--- Records to process Enclosed Below ---

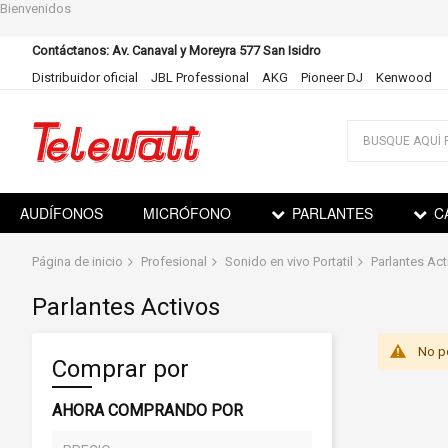
Bienvenidos
Contáctanos: Av. Canaval y Moreyra 577 San Isidro
Distribuidor oficial
JBL Professional
AKG
Pioneer DJ
Kenwood
Ir
al
contenido
AUDÍFONOS
MICRÓFONO
PARLANTES
C
Página de inicio
Profesional
Sonido en vivo Portatil
Parlantes Act
Parlantes Activos
No p
Comprar por
AHORA COMPRANDO POR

--- End of Enclosed Records to process ---

Exercise description: The whole listing is to be retyped exactly, with its pictures removed.

Solution to the exercise:
Bienvenidos
Contáctanos: Av. Canaval y Moreyra 577 San Isidro
Distribuidor oficial
JBL Professional
AKG
Pioneer DJ
Kenwood
Ir
al
contenido
AUDÍFONOS
MICRÓFONO
PARLANTES
C
Página de inicio
Profesional
Sonido en vivo Portatil
Parlantes Act
Parlantes Activos
No p
Comprar por
AHORA COMPRANDO POR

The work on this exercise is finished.